A les entendre, l'amitié ne lie pas juste les politiciens, mais leurs nations entières. Kim Jong Un, le dictateur de la Corée du Nord, a déclaré ces jours-ci que son pays était prêt à apporter un «soutien inconditionnel» à la Russie. Le ministre russe des Affaires étrangères Sergueï Lavrov a quant à lui dit qu'une «fraternité invincible» liait son pays à la Corée du Nord, où il s'est rendu ces jours-ci. Les deux apprécient ce que l'autre peut leur offrir.
La Corée du Nord est en tout cas devenue un partenaire indispensable dans la guerre de la Russie contre l'Ukraine, qui a débuté en février 2022 et qui ne semble pas vouloir prendre fin.
Cela fait vraisemblablement longtemps que l'Etat à parti unique d'Asie du Nord-Est, qui partage également une frontière terrestre avec la Russie, a envoyé environ 15 000 soldats dans la région de Koursk. Des centaines de soldats coréens seraient déjà tombées en Ukraine. Mais ce qui peut apparaître comme un lourd sacrifice pour la Corée du Nord peut aussi être lu comme un investissement.
En effet, la Russie n'est pas la seule à profiter de la participation nord-coréenne à la guerre contre l'Ukraine. Si les estimations des services secrets ukrainiens sont correctes, environ 40% des munitions utilisées contre l'Ukraine proviennent de Corée du Nord.
L'économie de ce pays appauvri connaît actuellement un boom de production. Les deux Etats partagent une histoire militaire: pendant la guerre froide, la Corée du Nord était alliée à l'Union soviétique, le prédécesseur de la Russie, dont une partie de l'équipement est encore utilisé aujourd'hui.
Ainsi, ce nouveau partenariat avec la Russie, qui a même débouché sur un pacte de défense mutuelle après l'attaque russe en Ukraine, est une victoire sur plusieurs niveaux pour la Corée du Nord. L'Etat, soumis à de sévères sanctions de l'ONU en raison de son programme nucléaire et de graves violations des droits de l'homme, a désormais trouvé en la Russie non seulement un partenaire militaire solide, mais aussi un allié dans le cadre d'éventuelles négociations sur le nucléaire avec ses Etats ennemis que sont les Etats-Unis et la Corée du Sud.
La Corée du Nord, qui dépendait jusqu'à présent très largement de la Chine sur le plan économique, gagne, en outre, un autre partenaire commercial important, et ce partenaire a urgemment besoin de l'aide de la Corée du Nord. Comme le déclare Vladimir Tikhonov, professeur d'études coréennes à l'université d'Oslo et spécialiste de la Corée du Nord:
Mais cette proximité, Kim Jong Un la fait semble-t-il bien payer.
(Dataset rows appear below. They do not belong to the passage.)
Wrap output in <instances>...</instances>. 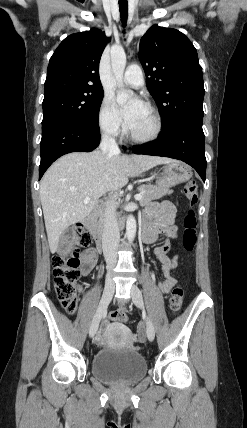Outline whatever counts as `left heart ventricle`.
Wrapping results in <instances>:
<instances>
[{
	"instance_id": "obj_1",
	"label": "left heart ventricle",
	"mask_w": 247,
	"mask_h": 428,
	"mask_svg": "<svg viewBox=\"0 0 247 428\" xmlns=\"http://www.w3.org/2000/svg\"><path fill=\"white\" fill-rule=\"evenodd\" d=\"M154 129V119L150 111L146 108L136 124L130 129L138 136H146Z\"/></svg>"
}]
</instances>
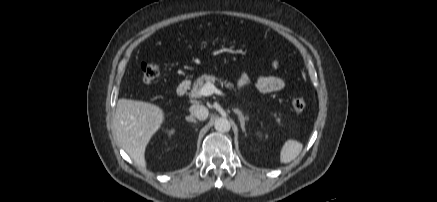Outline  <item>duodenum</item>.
<instances>
[{
    "label": "duodenum",
    "mask_w": 437,
    "mask_h": 202,
    "mask_svg": "<svg viewBox=\"0 0 437 202\" xmlns=\"http://www.w3.org/2000/svg\"><path fill=\"white\" fill-rule=\"evenodd\" d=\"M190 87V81L189 80H183L180 82L176 88V94L180 97L184 96Z\"/></svg>",
    "instance_id": "410a0bca"
}]
</instances>
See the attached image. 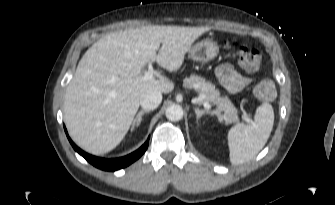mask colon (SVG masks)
<instances>
[{
	"mask_svg": "<svg viewBox=\"0 0 335 205\" xmlns=\"http://www.w3.org/2000/svg\"><path fill=\"white\" fill-rule=\"evenodd\" d=\"M235 47V44H228ZM237 54L241 67L249 72H256L261 64V54L258 49L252 46L237 47ZM255 97L260 101H271L275 98L276 89L272 81L262 80L253 89Z\"/></svg>",
	"mask_w": 335,
	"mask_h": 205,
	"instance_id": "1",
	"label": "colon"
}]
</instances>
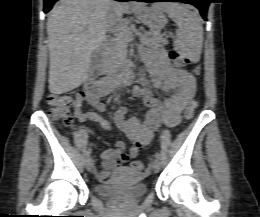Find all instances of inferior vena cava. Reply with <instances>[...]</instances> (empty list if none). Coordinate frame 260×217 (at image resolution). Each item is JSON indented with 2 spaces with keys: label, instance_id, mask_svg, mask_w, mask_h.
<instances>
[{
  "label": "inferior vena cava",
  "instance_id": "602c4592",
  "mask_svg": "<svg viewBox=\"0 0 260 217\" xmlns=\"http://www.w3.org/2000/svg\"><path fill=\"white\" fill-rule=\"evenodd\" d=\"M111 15H110V26L108 31L116 34L122 28V21L120 20L121 12L117 6L118 3L111 1Z\"/></svg>",
  "mask_w": 260,
  "mask_h": 217
}]
</instances>
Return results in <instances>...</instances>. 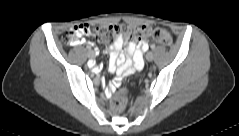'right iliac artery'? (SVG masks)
Wrapping results in <instances>:
<instances>
[{"mask_svg":"<svg viewBox=\"0 0 239 136\" xmlns=\"http://www.w3.org/2000/svg\"><path fill=\"white\" fill-rule=\"evenodd\" d=\"M85 49L90 53L92 50H91V47H88V46H85Z\"/></svg>","mask_w":239,"mask_h":136,"instance_id":"obj_1","label":"right iliac artery"}]
</instances>
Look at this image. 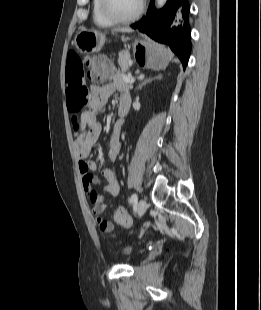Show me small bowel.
I'll list each match as a JSON object with an SVG mask.
<instances>
[{
	"mask_svg": "<svg viewBox=\"0 0 261 310\" xmlns=\"http://www.w3.org/2000/svg\"><path fill=\"white\" fill-rule=\"evenodd\" d=\"M65 82L67 105L73 114L72 133L75 137L74 145L78 158V169L84 189L91 201L92 186L97 182L94 172L97 171L98 164L90 159V155L101 131L100 124L97 120V114L102 110L106 99L116 90L124 91L123 95H129L125 92V84L119 76H116L110 83L93 87L89 93L90 98L88 108L79 113L83 102L88 95V89L83 79L81 60L74 52H70L67 57ZM122 125L123 121L117 120L113 126L107 150V157L110 161H115L120 151V134ZM101 174L104 180L105 192L110 197L118 196L120 193V184L114 172L109 168H105L102 170ZM105 207L106 205L100 204L99 201L95 204L92 203L91 210L98 224L101 221H105L101 217Z\"/></svg>",
	"mask_w": 261,
	"mask_h": 310,
	"instance_id": "c3829d8e",
	"label": "small bowel"
}]
</instances>
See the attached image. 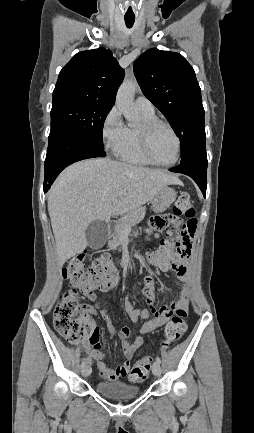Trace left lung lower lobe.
<instances>
[{"label": "left lung lower lobe", "mask_w": 254, "mask_h": 433, "mask_svg": "<svg viewBox=\"0 0 254 433\" xmlns=\"http://www.w3.org/2000/svg\"><path fill=\"white\" fill-rule=\"evenodd\" d=\"M172 172L182 173L190 176L201 189L204 197H206L207 187V162L193 161L170 169Z\"/></svg>", "instance_id": "left-lung-lower-lobe-1"}]
</instances>
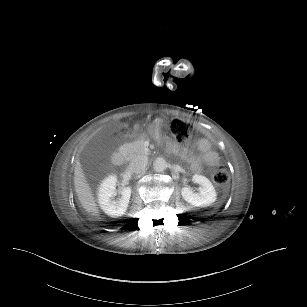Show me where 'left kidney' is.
I'll use <instances>...</instances> for the list:
<instances>
[{
    "label": "left kidney",
    "mask_w": 307,
    "mask_h": 307,
    "mask_svg": "<svg viewBox=\"0 0 307 307\" xmlns=\"http://www.w3.org/2000/svg\"><path fill=\"white\" fill-rule=\"evenodd\" d=\"M192 182L200 185L198 192H195L190 187L181 189L182 198L194 207H208L211 206L217 199V192L212 182L205 176L194 174Z\"/></svg>",
    "instance_id": "obj_1"
}]
</instances>
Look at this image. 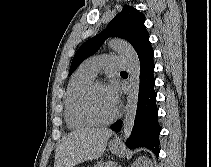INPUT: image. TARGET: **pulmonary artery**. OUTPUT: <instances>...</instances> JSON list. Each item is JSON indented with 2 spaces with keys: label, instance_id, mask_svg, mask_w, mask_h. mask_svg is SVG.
<instances>
[{
  "label": "pulmonary artery",
  "instance_id": "e3ab8cb5",
  "mask_svg": "<svg viewBox=\"0 0 211 167\" xmlns=\"http://www.w3.org/2000/svg\"><path fill=\"white\" fill-rule=\"evenodd\" d=\"M128 66L127 60L120 56L100 55L88 58L82 64L93 76H96L101 70H121Z\"/></svg>",
  "mask_w": 211,
  "mask_h": 167
}]
</instances>
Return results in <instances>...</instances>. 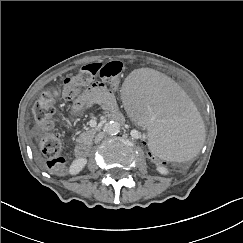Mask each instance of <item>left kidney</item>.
Here are the masks:
<instances>
[{
    "instance_id": "5707ae66",
    "label": "left kidney",
    "mask_w": 243,
    "mask_h": 243,
    "mask_svg": "<svg viewBox=\"0 0 243 243\" xmlns=\"http://www.w3.org/2000/svg\"><path fill=\"white\" fill-rule=\"evenodd\" d=\"M157 171L162 174V175H168L169 171L166 168H162V167H157Z\"/></svg>"
}]
</instances>
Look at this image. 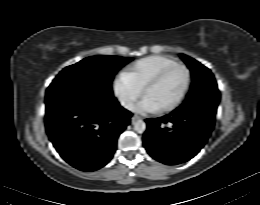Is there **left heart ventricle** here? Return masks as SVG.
<instances>
[{
	"label": "left heart ventricle",
	"mask_w": 260,
	"mask_h": 205,
	"mask_svg": "<svg viewBox=\"0 0 260 205\" xmlns=\"http://www.w3.org/2000/svg\"><path fill=\"white\" fill-rule=\"evenodd\" d=\"M186 73L182 68L169 71L145 97L151 99L159 108L173 102L182 92L186 84Z\"/></svg>",
	"instance_id": "left-heart-ventricle-1"
}]
</instances>
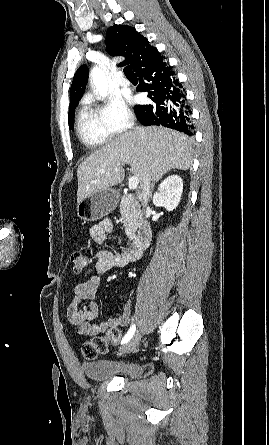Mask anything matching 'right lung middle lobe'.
<instances>
[{
	"label": "right lung middle lobe",
	"instance_id": "obj_1",
	"mask_svg": "<svg viewBox=\"0 0 269 445\" xmlns=\"http://www.w3.org/2000/svg\"><path fill=\"white\" fill-rule=\"evenodd\" d=\"M76 104L69 107V128L73 129V119H74V112H75Z\"/></svg>",
	"mask_w": 269,
	"mask_h": 445
}]
</instances>
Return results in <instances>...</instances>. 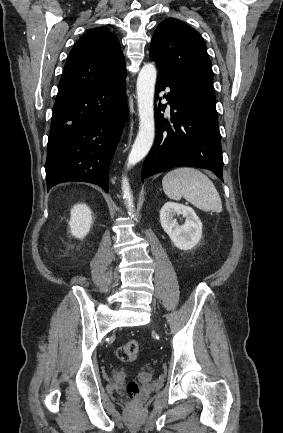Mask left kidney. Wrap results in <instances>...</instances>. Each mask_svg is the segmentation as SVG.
I'll use <instances>...</instances> for the list:
<instances>
[{
    "label": "left kidney",
    "mask_w": 283,
    "mask_h": 433,
    "mask_svg": "<svg viewBox=\"0 0 283 433\" xmlns=\"http://www.w3.org/2000/svg\"><path fill=\"white\" fill-rule=\"evenodd\" d=\"M175 215L185 217L184 224L179 225L174 218ZM160 222L163 230L180 250L192 249L201 239L202 223L189 206L175 202L165 203L160 211Z\"/></svg>",
    "instance_id": "obj_1"
}]
</instances>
La Russie profite en effet des soldats nord-coréens qui, grâce à leur expérience en Ukraine, pourront renforcer en partie l'armée pour d'autres missions éventuelles. Mais ce soutien aide aussi Poutine sur le plan de la politique intérieure, car cela évite d'enrôler davantage d'hommes russes. Les services secrets ukrainiens ont toutefois démenti les informations selon lesquelles la Corée du Nord aurait fait passer à 30 000 le nombre de ses troupes prêtées à la Russie.
De plus, le Korea Institute for Defence Analyses, basé en Corée du Sud, estime que la Russie devrait fournir à la Corée du Nord de l'argent ou des biens d'une valeur d'environ 20 milliards de dollars US en échange de son soutien militaire. Pour mettre cela en contexte: selon les estimations de la banque centrale de Corée du Sud, le produit intérieur brut de la Corée du Nord s'élevait récemment à environ 23 milliards de dollars américains. La relation avec la Russie offre donc à la Corée du Nord un nouveau boom économique.
Et ce boom devrait continuer. Cette semaine, il a été annoncé que des vols directs entre les capitales Moscou et Pyongyang allaient avoir lieu pour la première fois. Dès le 27 juillet, des avions devraient décoller deux fois par semaine. Une telle nouvelle liaison aérienne n'est pas seulement un gain symbolique. Malgré l'absence de principes démocratiques, Kim Jong Un devrait quand même être contraint de se justifier auprès de sa population largement pauvre, surtout en dehors des villes.
A Wonsan, sur la côte sud-est de la Corée du Nord, à environ 200 kilomètres de Pyongyang, une nouvelle station balnéaire a été ouverte fin juin. Ce sont désormais surtout des Russes qui doivent y séjourner, et leur argent y est très bienvenu.